As physicians, nurses, clinical case managers, home health providers and others who work in health and healthcare have discovered, the slate tablet computer is becoming a preferred device for busy healthcare professionals. The slate tablet’s highly mobile form factor, touch interface, high resolution screen, and long battery life make it an ideal companion for clinical computing. Clinicians and healthcare IT professionals are also drawn to a new generation of Windows tablet devices from a variety of manufacturers that meet the enterprise connectivity, privacy and security requirements of today’s hospital and clinic environments.
While there will always be minor deficiencies for any computing device that is manufactured for general industrial or consumer use when it comes to its use in healthcare, it has been rewarding to see the uptake of tablets in clinical settings.
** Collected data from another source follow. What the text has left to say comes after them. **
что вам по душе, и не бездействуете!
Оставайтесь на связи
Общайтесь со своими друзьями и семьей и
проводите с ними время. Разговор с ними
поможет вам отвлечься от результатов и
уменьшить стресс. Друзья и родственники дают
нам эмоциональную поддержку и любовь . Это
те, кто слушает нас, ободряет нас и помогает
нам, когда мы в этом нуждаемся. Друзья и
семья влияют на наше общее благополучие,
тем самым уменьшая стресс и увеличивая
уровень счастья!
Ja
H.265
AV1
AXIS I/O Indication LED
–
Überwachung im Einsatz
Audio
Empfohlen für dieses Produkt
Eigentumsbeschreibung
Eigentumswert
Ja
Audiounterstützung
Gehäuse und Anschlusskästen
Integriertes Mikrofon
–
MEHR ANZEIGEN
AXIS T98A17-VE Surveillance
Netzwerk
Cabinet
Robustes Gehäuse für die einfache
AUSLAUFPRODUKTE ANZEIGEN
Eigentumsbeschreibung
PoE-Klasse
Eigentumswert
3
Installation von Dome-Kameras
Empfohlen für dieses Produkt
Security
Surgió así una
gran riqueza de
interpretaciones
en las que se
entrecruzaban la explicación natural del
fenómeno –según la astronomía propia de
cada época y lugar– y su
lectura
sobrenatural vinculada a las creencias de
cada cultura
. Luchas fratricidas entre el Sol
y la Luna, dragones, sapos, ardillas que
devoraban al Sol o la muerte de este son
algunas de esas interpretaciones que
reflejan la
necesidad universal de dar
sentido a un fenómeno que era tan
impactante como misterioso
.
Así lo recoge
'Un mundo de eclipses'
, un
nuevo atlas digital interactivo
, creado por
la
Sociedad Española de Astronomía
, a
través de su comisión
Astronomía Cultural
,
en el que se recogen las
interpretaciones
That certainly has been the case for Microsoft’s own line of Surface tablet computers (as well as a line-up of terrific new devices from Dell, HP, Lenovo, Acer, Asus and others). Over the next few years, I fully expect some of these manufacturers will develop a line of devices specifically built to meet more of the unique requirements of the healthcare industry. In the meantime, one of the questions that always comes up is how best to clean or sanitize a tablet device that is going to be used in healthcare settings.
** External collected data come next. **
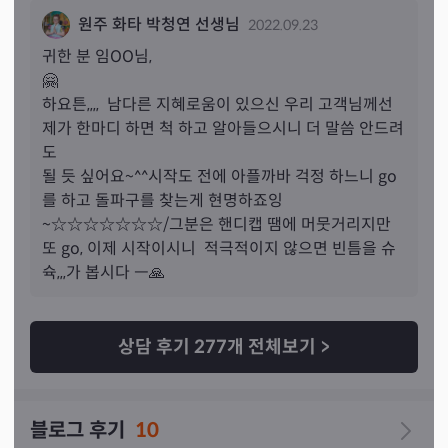
대쉬를 적극적으로 할꺼라고 하네요. 그리고 12월에는 좋
원주 화타 박청연 선생님
2022.09.23
다고 하지만 제가 힘들수도 있어서 저를 더 걱정해주셨어요
ㅠ 응원도 해쥬시고ㅠ 선생님 따뜻한 상담감사하고 잘봐주
귀한 분 
임
OO님,
셔서 감사드려용❤
🤗

하요튼,,,,  남다른 지혜로움이 있으신 우리 고객님께선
While each manufacturer will have its own guidelines on how best to clean a particular make and model of tablet computer for use in healthcare settings, I am pleased to share the following, just-announced recommendations from Microsoft’s Surface division.
“Healthcare customers can sanitize Microsoft Surface2 and Surface Pro2 devices using one of our recommended solutions—PDI Sani-Cloth Plus, CaviWipes, Covidien Alcohol Prep Pads, or any similar wipes with IPA (Isopropyl Alcohol) solution under 70%--without risk of damaging the device. These same solutions can also be used to clean the Surface Type Cover 2 (except fabric area) and Touch Cover 2. In general, users should not douse the unit with solution, but rather use pre-moistened wipes or apply IPA to application cloth and use the cloth on the unit. We do not recommend the use of bleach-based products”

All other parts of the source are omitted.